Бетонный проспект вел чуть в гору, к вокзалу. «Скорее, скорее!» За сизой дымкой плавало солнечное пятно, свистели тени машин, в сером рябили красные размывы и гремел, хрипел, рубил железный марш…
И тут Федора настигло одиночество. Точно все бесчисленные этажи, витрины, манекены, чашечки, подносики, урны, светофоры — все разом замкнулось в бетонном колодце, гигантском, немом, где свой порядок раз и навсегда. Навечно. В колодце Федор не нужен никому. Даже солнце казалось электрическим пузырем, который подвесили над бетонной пустыней просто ради порядка, а не ради травы и деревьев. Хотя они и тут жили еще, но огороженные железом, залитые камнем, и странно было, что на липах вдоль тротуара набухли почки. «Куда ж нам?» — сказал им Федор с отчаянием. Он так устал, что не шли ноги. Он ничего не понимал.
На подходе к вокзалу навстречу шел офицер, и за пять шагов рука у Федора сама дернулась к козырьку, еле он ее остановил. В стройбате старшина говорил;: «Идешь в увольнительную — ворон не лови, приветствуй старших по званию. Устав знаешь?» Кто-то добавил: «А лучше дворами ходить!» — и солдаты засмеялись.
В вокзальной толпе Федор искал глазами военную форму, но не находил. У того офицера орденов не было, а вот у старика около ларька на мятом пиджачишке бряцали медали, справа — орден Красной Звезды и еще какой-то незнакомый. Федор подошел поближе. Старик весь был морщинистый, мосластый, глазки выцвели, Федор с гордостью таращился на его награды, удивлялся: «Как же такие старики воевали?»
«Поезд на Савелово отправляется с шестого пути!..» — заговорил радиоголос, и Федор пошел на посадку.
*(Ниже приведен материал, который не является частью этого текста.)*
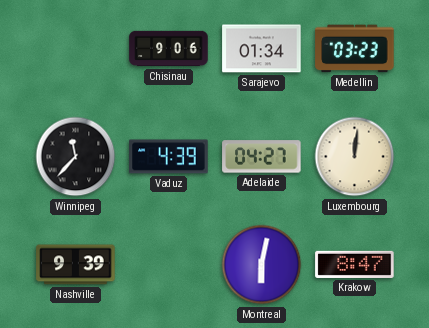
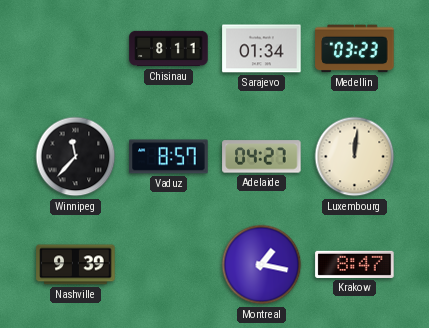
Chisinau: 9:06 -> 8:11
Vaduz: 4:39 -> 8:57
Montreal: 6:02 -> 1:17
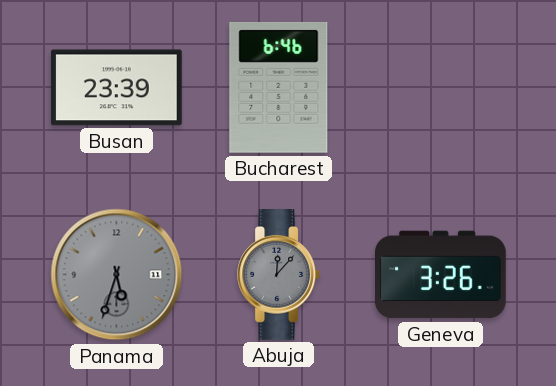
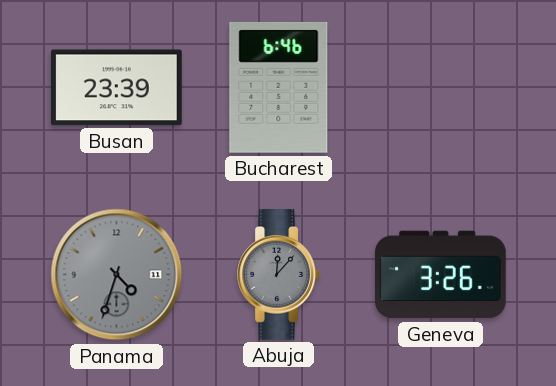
Panama: 5:33 -> 4:33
В поезде он дремал-спал почти до самого Савелова, просыпался, смотрел в окно, смотрел на девчонку напротив и опять закрывал глаза. Девчонка чем-то похожа была на Анку, хотя ее лица Федор точно не помнил, только глаза темно-серые да шею, маленькое ухо, запах тела и сенной трухи, чириканье ласточек под застрехой, румяные вечерние квадратики на Анкином плече, на слежалом сене. А сам он был почему-то еще пацаном в короткой рубашке и полотняных портках, и сено кололо сквозь рубашку, першило в носу, и он смеялся, а Анка превращалась в мамку, которая говорила сонно: «Не балуй, спи, што ли!»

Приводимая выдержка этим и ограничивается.